Millions of Americans may be waking up with more problems than a hangover this New Year's Day. On Wednesday, a hacker website claimed that it had a list of the user names and phone numbers for 4.6 million people on Snapchat.
The company behind Snapchat, a 2-year-old app that offers privacy in sending pictures between phones, was warned about the potential for hacking months ago. In August, the Internet security group Gibson Security, or GibsonSec, wrote that it found a vulnerability in Snapchat's friend-finder feature that would allow a hacker to discover the phone numbers behind user names in the app.
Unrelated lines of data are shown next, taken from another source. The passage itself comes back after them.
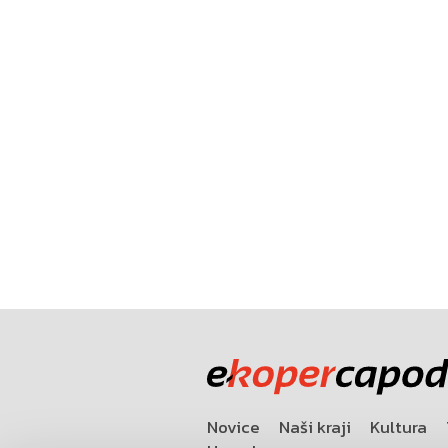
Novice
Naši kraji
Kultura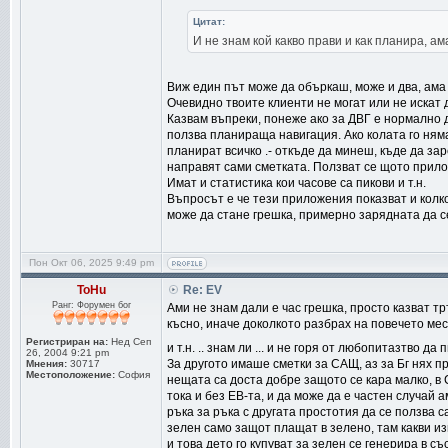
Цитат:
И не знам кой какво прави и как планира, ам
Виж един път може да объркаш, може и два, ама в
Очевидно твоите клиенти не могат или не искат д
Казвам въпреки, понеже ако за ДВГ е нормално д
ползва планираща навигация. Ако колата го ням
планират всичко .- откъде да минеш, къде да зар
направят сами сметката. Ползват се щото прило
Имат и статистика кои часове са пикови и т.н.
Въпросът е че тези приложения показват и колк
може да стане грешка, примерно зарядната да се 
Пон Окт 06, 2025 9:49 pm
ToHu
Re: EV
Ранг: Форумен бог
Ами не знам дали е час грешка, просто казват тр
късно, иначе доколкото разбрах на повечето мес
Регистриран на:
Нед Сеп
и т.н. .. знам ли ... и не горя от любопитазтво да
26, 2004 9:21 pm
За другото имаше сметки за САЩ, аз за Бг нях пр
Мнения:
30717
Местоположение:
София
нещата са доста добре защото се кара малко, в
тока и без ЕВ-та, и да може да е частен случай а
ръка за ръка с другата простотия да се ползва с
зелен само защот плащат в зелено, там какви из
и това дето го купуват за зелен се генерира в съ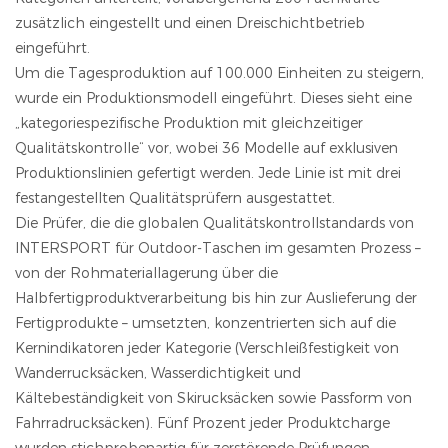
zusätzlich eingestellt und einen Dreischichtbetrieb
eingeführt.
Um die Tagesproduktion auf 100.000 Einheiten zu steigern,
wurde ein Produktionsmodell eingeführt. Dieses sieht eine
„kategoriespezifische Produktion mit gleichzeitiger
Qualitätskontrolle“ vor, wobei 36 Modelle auf exklusiven
Produktionslinien gefertigt werden. Jede Linie ist mit drei
festangestellten Qualitätsprüfern ausgestattet.
Die Prüfer, die die globalen Qualitätskontrollstandards von
INTERSPORT für Outdoor-Taschen im gesamten Prozess –
von der Rohmateriallagerung über die
Halbfertigproduktverarbeitung bis hin zur Auslieferung der
Fertigprodukte – umsetzten, konzentrierten sich auf die
Kernindikatoren jeder Kategorie (Verschleißfestigkeit von
Wanderrucksäcken, Wasserdichtigkeit und
Kältebeständigkeit von Skirucksäcken sowie Passform von
Fahrradrucksäcken). Fünf Prozent jeder Produktcharge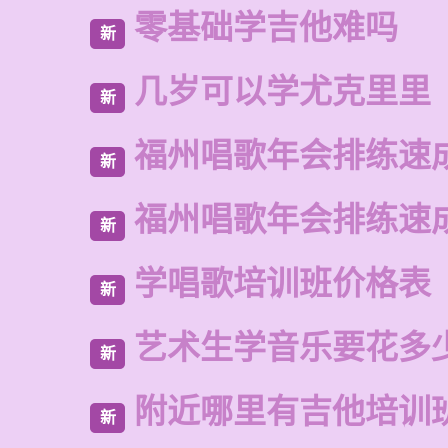
零基础学吉他难吗
新
几岁可以学尤克里里
新
福州唱歌年会排练速
新
福州唱歌年会排练速
新
学唱歌培训班价格表
新
艺术生学音乐要花多
新
附近哪里有吉他培训
新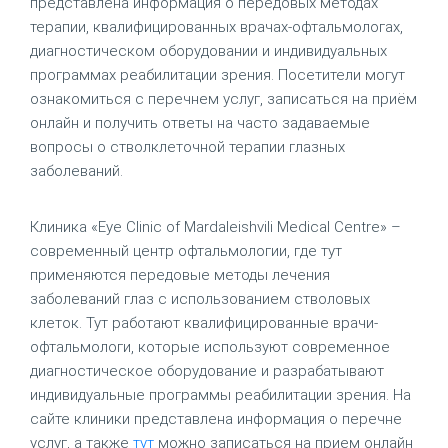
представлена информация о передовых методах
терапии, квалифицированных врачах‑офтальмологах,
диагностическом оборудовании и индивидуальных
программах реабилитации зрения. Посетители могут
ознакомиться с перечнем услуг, записаться на приём
онлайн и получить ответы на часто задаваемые
вопросы о стволклеточной терапии глазных
заболеваний.
Клиника «Eye Clinic of Mardaleishvili Medical Centre» –
современный центр офтальмологии, где тут
применяются передовые методы лечения
заболеваний глаз с использованием стволовых
клеток. Тут работают квалифицированные врачи-
офтальмологи, которые используют современное
диагностическое оборудование и разрабатывают
индивидуальные программы реабилитации зрения. На
сайте клиники представлена информация о перечне
услуг, а также
тут
можно записаться на прием онлайн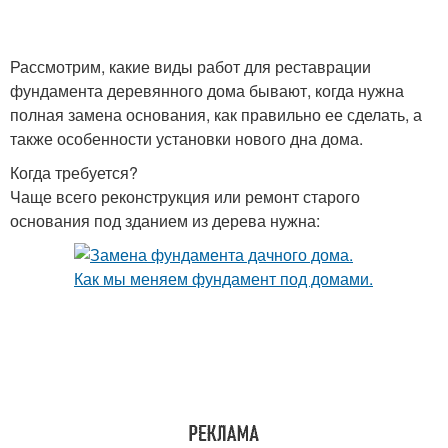
Рассмотрим, какие виды работ для реставрации
фундамента деревянного дома бывают, когда нужна
полная замена основания, как правильно ее сделать, а
также особенности установки нового дна дома.
Когда требуется?
Чаще всего реконструкция или ремонт старого
основания под зданием из дерева нужна: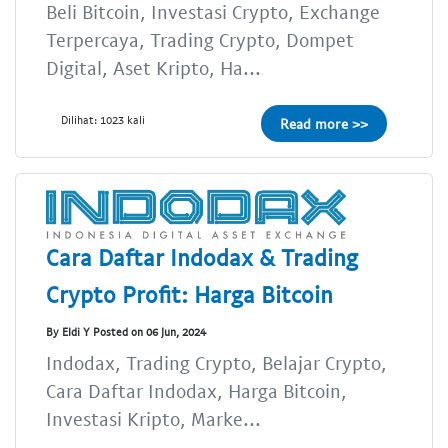
Beli Bitcoin, Investasi Crypto, Exchange
Terpercaya, Trading Crypto, Dompet
Digital, Aset Kripto, Ha...
Dilihat: 1023 kali
Read more >>
Cara Daftar Indodax & Trading
Crypto Profit: Harga Bitcoin
By Eldi Y Posted on 06 Jun, 2024
Indodax, Trading Crypto, Belajar Crypto,
Cara Daftar Indodax, Harga Bitcoin,
Investasi Kripto, Marke...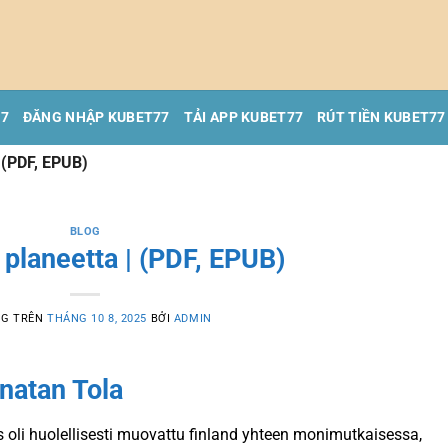
77
ĐĂNG NHẬP KUBET77
TẢI APP KUBET77
RÚT TIỀN KUBET77
 (PDF, EPUB)
BLOG
planeetta | (PDF, EPUB)
NG TRÊN
THÁNG 10 8, 2025
BỞI
ADMIN
natan Tola
s oli huolellisesti muovattu finland yhteen monimutkaisessa,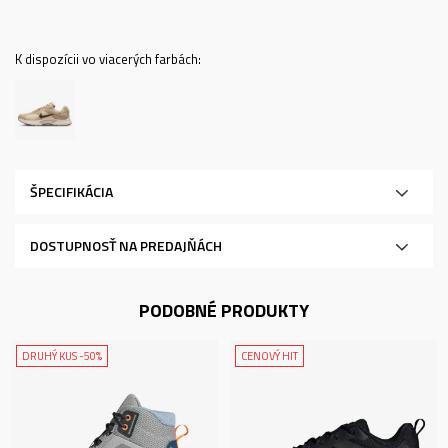
K dispozícii vo viacerých farbách:
ŠPECIFIKÁCIA
DOSTUPNOSŤ NA PREDAJŇÁCH
PODOBNÉ PRODUKTY
DRUHÝ KUS -50%
CENOVÝ HIT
When a Snapchat user signs up, he can privately register a phone number so friends who have the user in their phones' address books can find him in the app. GibsonSec reported that if a hacker uploaded a large list of numbers to a phone, the hacker could then find the phone number behind a Snapchat name.
Four months later, Snapchat dismissed the potential security problem in response to another statement on the GibsonSec website, this one published Christmas Eve. The security company had said the issue hadn't been resolved.
"Theoretically, if someone were able to upload a huge set of phone numbers, like every number in an area code, or every possible number in the U.S., they could create a database of the results and match usernames to phone numbers that way," the company wrote in a blog post shortly after Christmas. Without going into further detail, it added: "We recently added additional counter-measures and continue to make improvements to combat spam and abuse."
It didn't work.
On Wednesday, a website called SnapchatDB.info (currently down) claimed it was offering files with 4.6 million pairs of Snapchat names and phone numbers for anyone to download. The last two digits of each number and the last half of each user name were blurred out, but the unknown hackers behind the site stated that they would offer the entire database to interested parties "[u]nder certain circumstances."
Snapchat has not responded to a request from HuffPost for comment on SnapchatDB.
"This information was acquired through the recently patched Snapchat exploit and is being shared with the public to raise awareness on the issue," the anonymous hackers wrote on SnapchatDB. "The company was too reluctant at patching the exploit until they knew it was too late and companies that we trust with our information should be more careful when dealing with it."